Antes de que subiera a tribuna en la cámara baja, para fijar el posicionamiento de Nueva Alianza ante el Secretario de Hacienda Luis Videgaray, quien llegó a la maratónica glosa del III informe de Gobierno del Presidente Enrique Peña Nieto, el líder de los maestros en Tamaulipas se pitorreó de los maestros que están exigiendo su salida de la Sección 30 del SNTE y de los maestros jubilados que encabeza el maestro Rodrigo Tavares.
Casi los compadeció, porque los maestros están haciendo esfuerzos innecesarios por quitarlo como Secretario General y no pueden, mucho menos, dijo, van a lograr que el CEN del SNTE envíe un Delegado a Tamaulipas para poner en marcha una renovación anticipada.
El periodo de Méndez Salas vence en septiembre del 2016. Y por cierto, aunque seguramente el ‘líder’ del magisterio no lo sabe, los maestros que forman parte en el Comité de lucha, equivocaron la ruta jurídica para exigir la remoción de Méndez y solicitar la intervención de un Delegado.
La Junta Federal de Conciliación y Arbitraje no es la instancia competente para presentar el juicio ordinario laboral sobre responsabilidad sindical y violación estatutaria y si el Tribunal Federal de Conciliación y Arbitraje.

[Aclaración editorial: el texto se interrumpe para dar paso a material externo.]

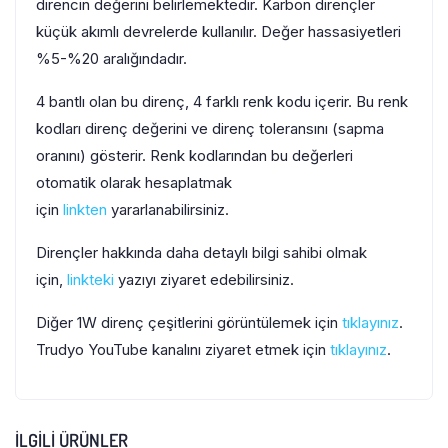
direncin değerini belirlemektedir. Karbon dirençler
küçük akımlı devrelerde kullanılır. Değer hassasiyetleri
%5-%20 aralığındadır.
4 bantlı olan bu direnç, 4 farklı renk kodu içerir. Bu renk
kodları direnç değerini ve direnç toleransını (sapma
oranını) gösterir. Renk kodlarından bu değerleri
otomatik olarak hesaplatmak
için
linkten
yararlanabilirsiniz.
Dirençler hakkında daha detaylı bilgi sahibi olmak
için,
linkteki
yazıyı ziyaret edebilirsiniz.
Diğer 1W direnç çeşitlerini görüntülemek için
tıklayınız
.
Trudyo YouTube kanalını ziyaret etmek için
tıklayınız
.
İLGILI ÜRÜNLER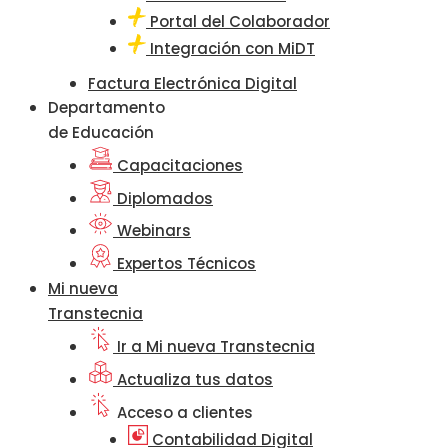
Portal del Colaborador
Integración con MiDT
Factura Electrónica Digital
Departamento
de Educación
Capacitaciones
Diplomados
Webinars
Expertos Técnicos
Mi nueva
Transtecnia
Ir a Mi nueva Transtecnia
Actualiza tus datos
Acceso a clientes
Contabilidad Digital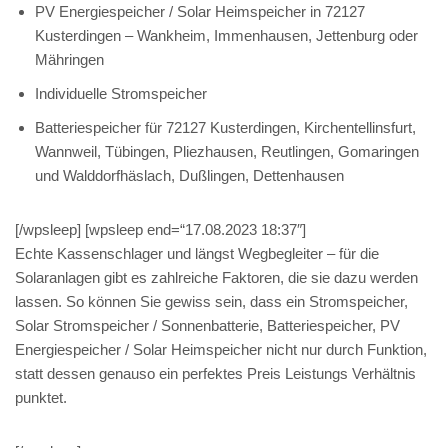
PV Energiespeicher / Solar Heimspeicher in 72127
Kusterdingen – Wankheim, Immenhausen, Jettenburg oder
Mähringen
Individuelle Stromspeicher
Batteriespeicher für 72127 Kusterdingen, Kirchentellinsfurt,
Wannweil, Tübingen, Pliezhausen, Reutlingen, Gomaringen
und Walddorfhäslach, Dußlingen, Dettenhausen
[/wpsleep] [wpsleep end=“17.08.2023 18:37″]
Echte Kassenschlager und längst Wegbegleiter – für die
Solaranlagen gibt es zahlreiche Faktoren, die sie dazu werden
lassen. So können Sie gewiss sein, dass ein Stromspeicher,
Solar Stromspeicher / Sonnenbatterie, Batteriespeicher, PV
Energiespeicher / Solar Heimspeicher nicht nur durch Funktion,
statt dessen genauso ein perfektes Preis Leistungs Verhältnis
punktet.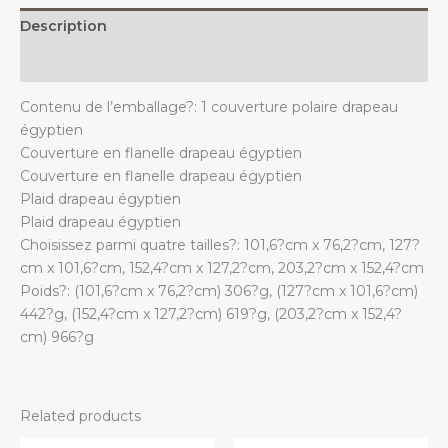
Description
Additional information
Contenu de l’emballage?: 1 couverture polaire drapeau
égyptien
Couverture en flanelle drapeau égyptien
Couverture en flanelle drapeau égyptien
Plaid drapeau égyptien
Plaid drapeau égyptien
Choisissez parmi quatre tailles?: 101,6?cm x 76,2?cm, 127?
cm x 101,6?cm, 152,4?cm x 127,2?cm, 203,2?cm x 152,4?cm
Poids?: (101,6?cm x 76,2?cm) 306?g, (127?cm x 101,6?cm)
442?g, (152,4?cm x 127,2?cm) 619?g, (203,2?cm x 152,4?
cm) 966?g
Related products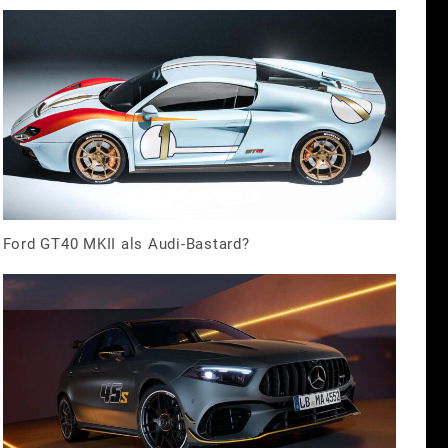
Ford GT40 MKII als Audi-Bastard?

Se equivocaron de oficina, nada más.
Claro que esto, no demerita la acción y el movimiento que tienen los maestros contra su líder sindical. Desde la marchas de mayo del 96, no se había generado una reacción tan radical contra un Secretario General de la Sección 30 como hoy, que ya alcanzó otros niveles.

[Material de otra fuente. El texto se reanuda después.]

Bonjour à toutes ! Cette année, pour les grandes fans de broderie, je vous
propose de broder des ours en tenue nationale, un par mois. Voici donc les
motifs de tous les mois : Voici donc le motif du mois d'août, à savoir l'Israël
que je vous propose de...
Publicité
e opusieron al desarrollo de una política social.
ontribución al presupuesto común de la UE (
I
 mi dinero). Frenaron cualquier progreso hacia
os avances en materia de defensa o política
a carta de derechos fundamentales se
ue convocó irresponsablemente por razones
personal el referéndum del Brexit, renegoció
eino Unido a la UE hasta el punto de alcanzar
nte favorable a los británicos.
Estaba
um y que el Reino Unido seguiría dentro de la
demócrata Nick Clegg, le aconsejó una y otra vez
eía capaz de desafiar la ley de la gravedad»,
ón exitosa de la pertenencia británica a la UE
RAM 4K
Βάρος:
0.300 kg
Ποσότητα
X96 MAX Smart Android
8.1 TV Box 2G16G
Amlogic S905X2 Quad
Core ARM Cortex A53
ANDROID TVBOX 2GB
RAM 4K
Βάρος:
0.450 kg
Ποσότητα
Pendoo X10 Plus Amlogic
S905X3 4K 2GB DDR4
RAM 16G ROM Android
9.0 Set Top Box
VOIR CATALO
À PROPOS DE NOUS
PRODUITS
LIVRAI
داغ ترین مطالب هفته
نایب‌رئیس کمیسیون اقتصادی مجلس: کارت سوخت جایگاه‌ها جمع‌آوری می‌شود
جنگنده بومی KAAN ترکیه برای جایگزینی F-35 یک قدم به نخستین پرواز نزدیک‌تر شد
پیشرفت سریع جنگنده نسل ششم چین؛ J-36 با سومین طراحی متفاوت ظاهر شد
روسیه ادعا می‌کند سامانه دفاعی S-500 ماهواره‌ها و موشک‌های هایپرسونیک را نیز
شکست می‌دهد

Los mismos maestros jubilados, que aunque no son los 22 mil, al menos una gran mayoría se queja tanto de Méndez Salas que, enviaron una carta a Juan Díaz de la Torre líder nacional del SNTE, pidiendo su intervención para que llame a una nueva elección anticipada en Tamaulipas o bien un delegado se haga cargo de la Sección 30.

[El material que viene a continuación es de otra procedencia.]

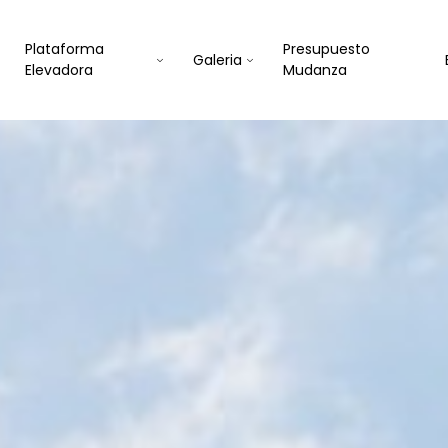
Plataforma
Presupuesto
Galeria
Elevadora
Mudanza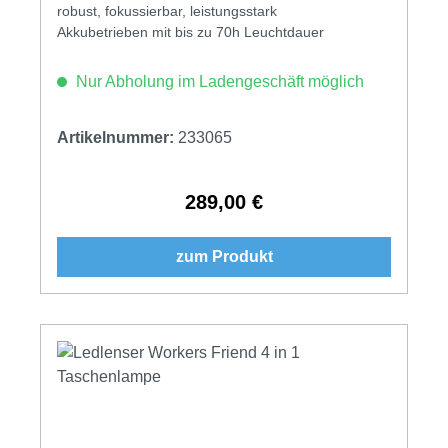
robust, fokussierbar, leistungsstark
Akkubetrieben mit bis zu 70h Leuchtdauer
Nur Abholung im Ladengeschäft möglich
Artikelnummer:
233065
289,00 €
Regulärer Preis:
zum Produkt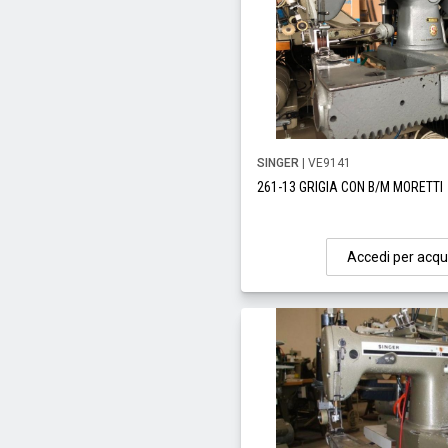
SINGER
| VE9141
261-13 GRIGIA CON B/M MORETTI
Accedi per acqu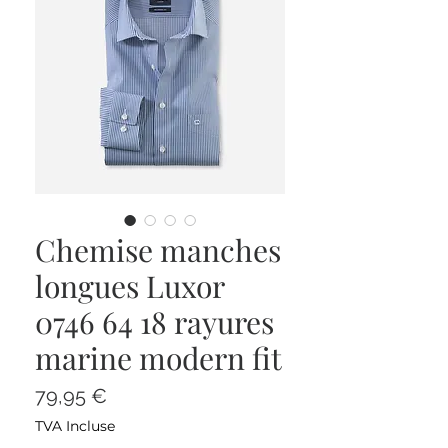
Chemise manches
longues Luxor
0746 64 18 rayures
marine modern fit
Prix
79,95 €
TVA Incluse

A pesar de este escenario, Méndez Salas ha tomado las cosas con tranquilidad, reta a los propios maestros que lo saquen, se burla de ellos, cuando debería de no abrir más frentes innecesarios en su contra.
Los maestros saben organizarse y si hoy, se bajó de tono las manifestaciones contra la Reforma Educativa, un movimiento contra su secretario general es más fácil y eso Méndez Salas lo sabe.